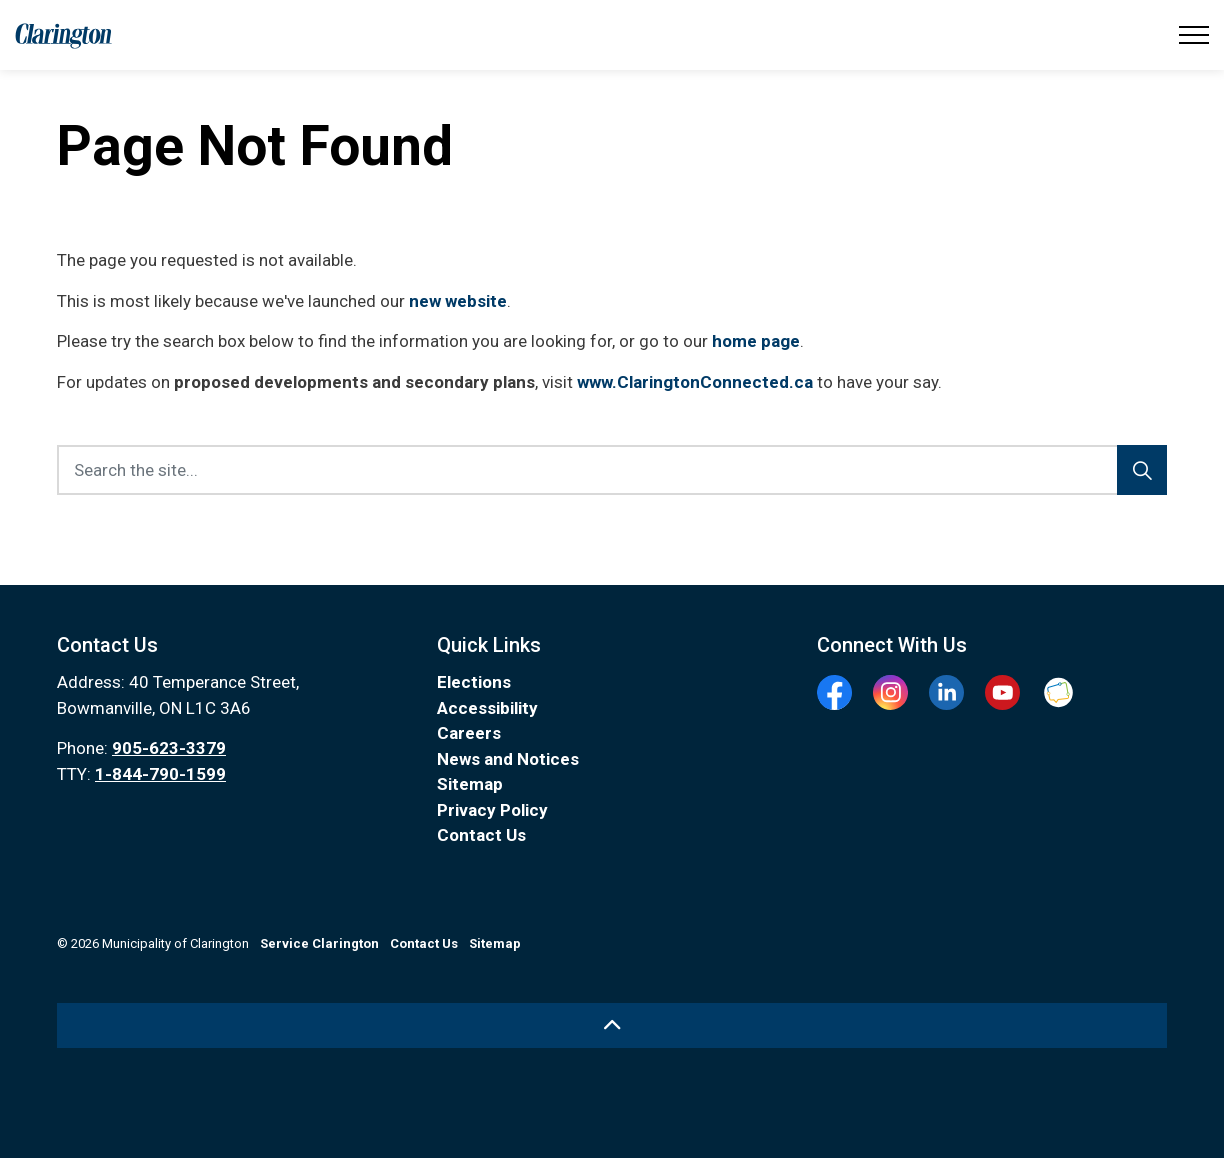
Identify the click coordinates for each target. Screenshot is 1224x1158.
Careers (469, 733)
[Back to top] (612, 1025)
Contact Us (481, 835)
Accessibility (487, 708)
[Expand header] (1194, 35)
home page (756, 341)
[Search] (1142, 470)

==============================

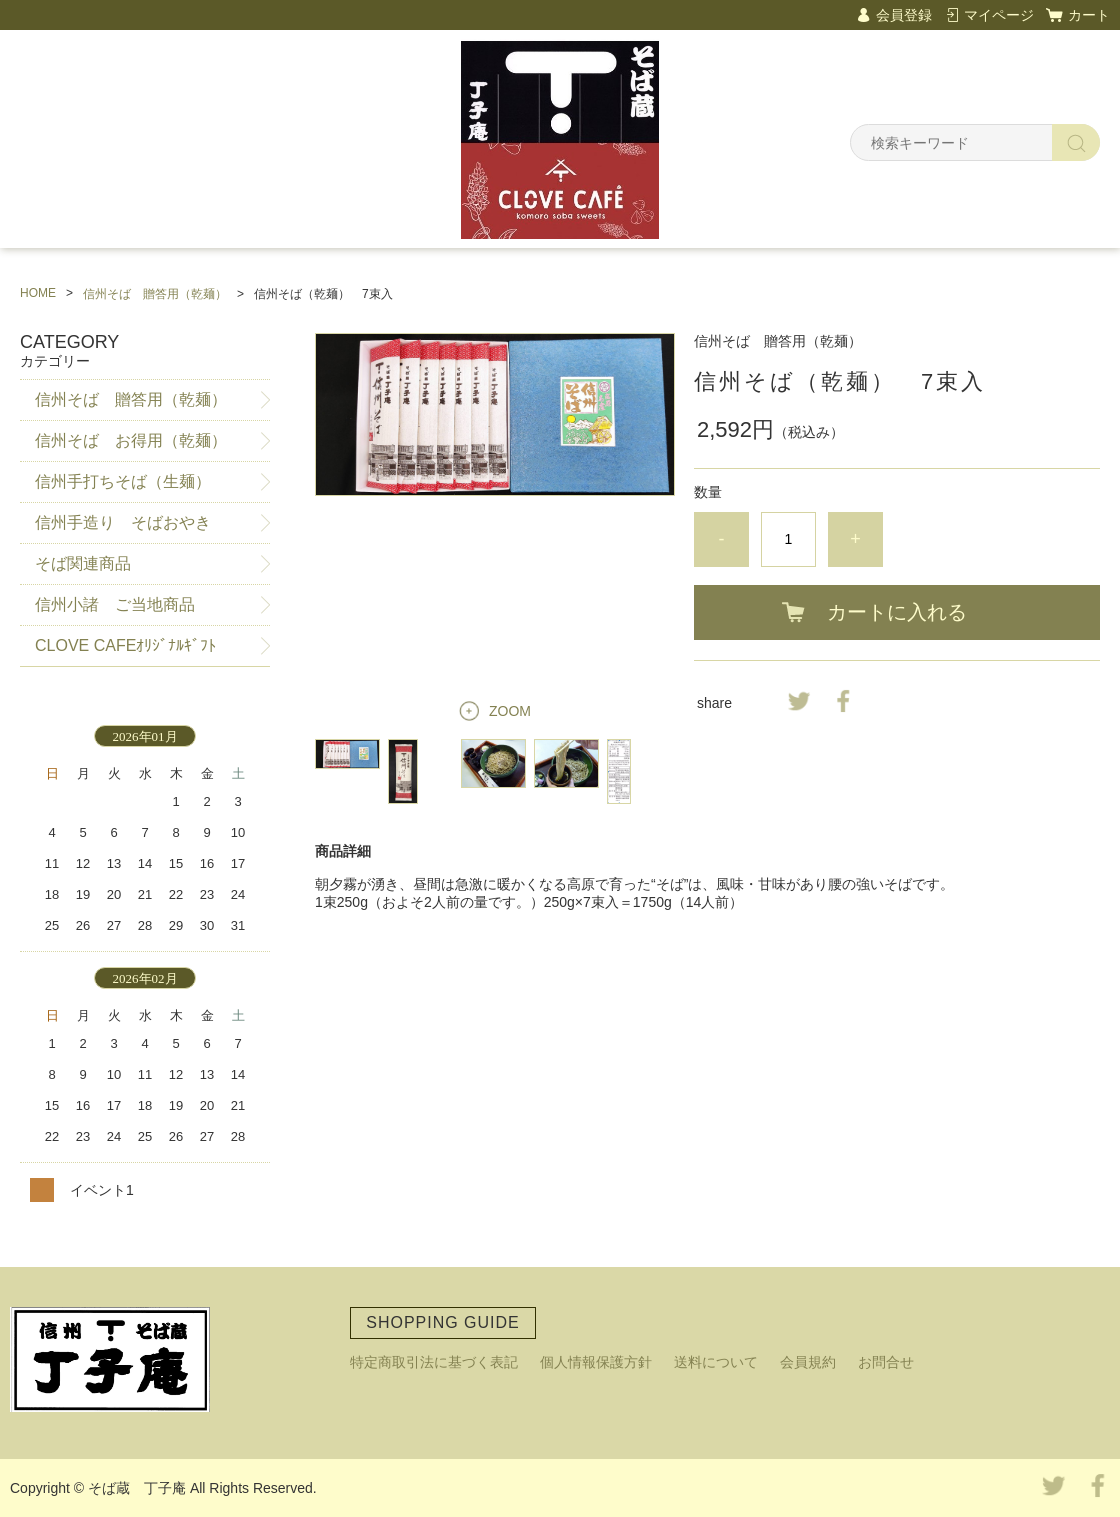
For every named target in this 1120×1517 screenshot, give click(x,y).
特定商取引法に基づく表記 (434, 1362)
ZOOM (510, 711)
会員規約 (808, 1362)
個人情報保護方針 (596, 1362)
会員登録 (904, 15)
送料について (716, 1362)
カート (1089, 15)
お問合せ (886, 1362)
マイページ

==============================

Only those lines of the entries above that run from the line containing "Careers (469, 733)" to the line containing "[Search] (1142, 470)", both included, should be transcribed exactly.

• [Output of the task]
Careers (469, 733)
[Back to top] (612, 1025)
Contact Us (481, 835)
Accessibility (487, 708)
[Expand header] (1194, 35)
home page (756, 341)
[Search] (1142, 470)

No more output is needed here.